Spółdzielnie uzależniają opłaty od liczby mieszkańców lokalu, ale nie wiadomo, jak je weryfikować. Na zmianę wysokości czynszu nie ma wpływu liczba zameldowanych osób, ale informacja sąsiadów. Podwyżkę opłat związanych z mediami można zaskarżyć bezpośrednio na drodze sądowej.
W wielu spółdzielniach mieszkaniowych opłaty za wywóz śmieci, dostawę wody czy odprowadzanie nieczystości są uzależnione od zgłoszonej w administracji liczby mieszkańców lokalu. O tym, w jaki sposób ją weryfikować, nie decydują żadne przepisy (np. meldunkowe). Oświadczenie spółdzielcy może być w każdym czasie podważone przed władze spółdzielni, i to od zeznań sąsiadów będzie zależało, ile przyjdzie mu płacić za czynsz.
– Kilka dni temu gospodyni bloku wręczyła mi wezwanie do zapłaty. Wynikało z niego, że od dwóch lat przebywają w moim mieszkaniu dwie osoby, w związku z czym muszę uregulować nienaliczone opłaty za wodę i wywóz śmieci – w sumie ponad 1,3 tys. zł, i od tego miesiąca będę płacił wyższy czynsz. Tak naprawdę co dwa tygodnie odwiedza mnie studiująca zaocznie narzeczona. Czy taka praktyka jest zgodna z prawem – pyta czytelnik z jednej z poznańskich spółdzielni mieszkaniowych.
Donos znaczy dowód
– Spółdzielnie nie mają instrumentów prawnych służących do weryfikacji liczby osób zamieszkałych w poszczególnych lokalach – tłumaczy prof. Henryk Cioch z Uniwersytetu Marii Curie-Skłodowskiej w Lublinie. Dlatego w każdej z nich powstała indywidualna praktyka mająca na celu dotarcie do nierzetelnych lokatorów.

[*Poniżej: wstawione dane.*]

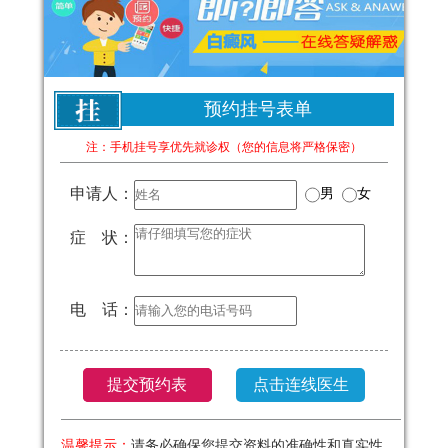
预约挂号表单
注：手机挂号享优先就诊权（您的信息将严格保密）
申请人：
男
女
症 状：
电 话：
温馨提示：
请务必确保您提交资料的准确性和真实性，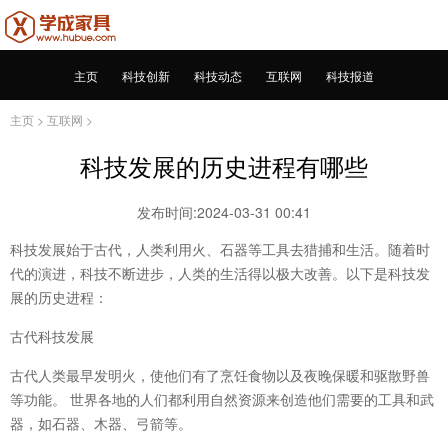
主页
科技创新
科技动态
互联网
科技报道
主页
>
互联网
>
科技发展的历史进程有哪些
发布时间:2024-03-31 00:41
科技发展始于古代，人类利用火、石器等工具去猎捕和生活。随着时
代的演进，科技不断进步，人类的生活得以极大改善。以下是科技发
展的历史进程：
古代科技发展
古代人类最早发明火，使他们有了烹饪食物以及夜晚保暖和驱散野兽
等功能。 世界各地的人们都利用自然资源来创造他们需要的工具和武
器，如石器、木器、弓箭等。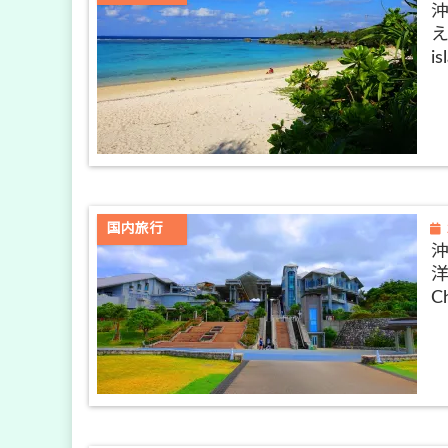
え
is
国内旅行
洋
C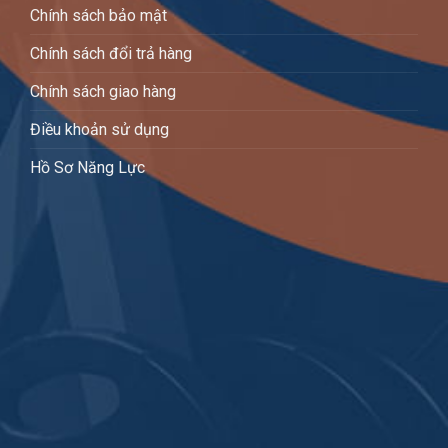
Chính sách bảo mật
Chính sách đổi trả hàng
Chính sách giao hàng
Điều khoản sử dụng
Hồ Sơ Năng Lực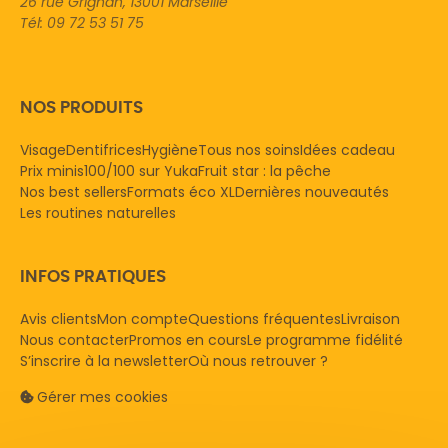
26 rue Grignan, 13001 Marseille
Tél: 09 72 53 51 75
NOS PRODUITS
Visage
Dentifrices
Hygiène
Tous nos soins
Idées cadeau
Prix minis
100/100 sur Yuka
Fruit star : la pêche
Nos best sellers
Formats éco XL
Dernières nouveautés
Les routines naturelles
INFOS PRATIQUES
Avis clients
Mon compte
Questions fréquentes
Livraison
Nous contacter
Promos en cours
Le programme fidélité
S’inscrire à la newsletter
Où nous retrouver ?
Gérer mes cookies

– Jeżeli otrzymamy donos, że w danym lokalu zamieszkuje większa liczba osób, to spółdzielnia wysyła tam administratora wraz ze strażą miejską. Sprawdzane są dowody osobiste oraz przeprowadzany jest wywiad dotyczący zamieszkania. W większości przypadków ludzie twierdzą, że przyszli w odwiedziny. Na szczęście mamy wówczas informacje od sąsiadów, że dana osoba zamieszkuje w konkretnym lokalu od dawna – mówi Adam Janczewski, prezes SM w Pruszkowie.

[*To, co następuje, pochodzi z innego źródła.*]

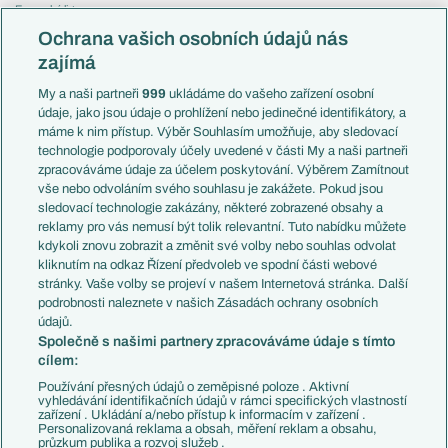
Evropská liga
Reprezentace
Konferenční liga
Česko
Ochrana vašich osobních údajů nás
Mistrovství světa
Slovensko
zajímá
Liga národů
Anglie
Francie
My a naši partneři
999
ukládáme do vašeho zařízení osobní
Témata
Itálie
údaje, jako jsou údaje o prohlížení nebo jedinečné identifikátory, a
Představení týmů MS
Německo
máme k nim přístup. Výběr Souhlasím umožňuje, aby sledovací
EuroSkauting
Španělsko
technologie podporovaly účely uvedené v části My a naši partneři
PL v kostce
Argentina
zpracováváme údaje za účelem poskytování. Výběrem Zamítnout
Evropské koeficienty
Brazílie
vše nebo odvoláním svého souhlasu je zakážete. Pokud jsou
Přestupy
sledovací technologie zakázány, některé zobrazené obsahy a
Přestupové spekulace
reklamy pro vás nemusí být tolik relevantní. Tuto nabídku můžete
Přestupy
Zranění
kdykoli znovu zobrazit a změnit své volby nebo souhlas odvolat
Zápasy
kliknutím na odkaz Řízení předvoleb ve spodní části webové
Livescore
stránky. Vaše volby se projeví v našem Internetová stránka. Další
Kluby
Tipovací soutěž
podrobnosti naleznete v našich Zásadách ochrany osobních
Arsenal FC
Fotbal TV
údajů.
Chelsea FC
Společně s našimi partnery zpracováváme údaje s tímto
Manchester United
cílem:
AC Milán
Juventus FC
Používání přesných údajů o zeměpisné poloze . Aktivní
Bayern Mnichov
vyhledávání identifikačních údajů v rámci specifických vlastností
zařízení . Ukládání a/nebo přístup k informacím v zařízení .
FC Barcelona
Personalizovaná reklama a obsah, měření reklam a obsahu,
Real Madrid
průzkum publika a rozvoj služeb .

Spółdzielnie wykorzystują w takich sytuacjach przepisy ustawy o ewidencji ludności, zgodnie z którymi osoba, która przebywa w określonej miejscowości pod tym samym adresem dłużej niż trzy doby, jest obowiązana zameldować się na pobyt stały lub czasowy najpóźniej przed upływem czwartej doby, licząc od dnia przybycia. Jest to tzw. obowiązek meldunkowy. Z kolei zgodnie z art. 147 par. 1 kodeksu wykroczeń kto nie dopełnia ciążącego na nim obowiązku meldunkowego, podlega karze ograniczenia wolności, grzywny albo karze nagany. Dlatego chociaż straż miejska (do takich interwencji nie może być wzywana od 1 stycznia 2010 r. policja) nie jest jednostką powołaną do tego, aby weryfikować liczbę mieszkańców lokalu, to faktycznie musi to robić.

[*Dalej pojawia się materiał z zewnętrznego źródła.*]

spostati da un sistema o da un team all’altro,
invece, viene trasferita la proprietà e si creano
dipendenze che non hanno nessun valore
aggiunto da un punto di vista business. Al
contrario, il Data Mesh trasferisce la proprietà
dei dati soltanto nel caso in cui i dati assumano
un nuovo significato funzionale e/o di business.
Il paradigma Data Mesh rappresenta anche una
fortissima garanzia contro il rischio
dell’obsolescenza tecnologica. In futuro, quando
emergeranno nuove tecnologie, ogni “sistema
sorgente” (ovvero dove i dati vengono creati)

– Aby wezwać strażników, trzeba odwołać się do jakiegoś naruszenia. W tym przypadku byłoby to niewykonywanie obowiązku meldunkowego – tłumaczy Piotr Schramm, adwokat i partner kancelarii Gessel. W żadnym przypadku prawa do wejścia do lokalu i policzenia jego mieszkańców nie mają jednak pracownicy spółdzielni.
Zdecydowanie mniej rygorystyczne rozwiązania przyjęły inne spółdzielnie.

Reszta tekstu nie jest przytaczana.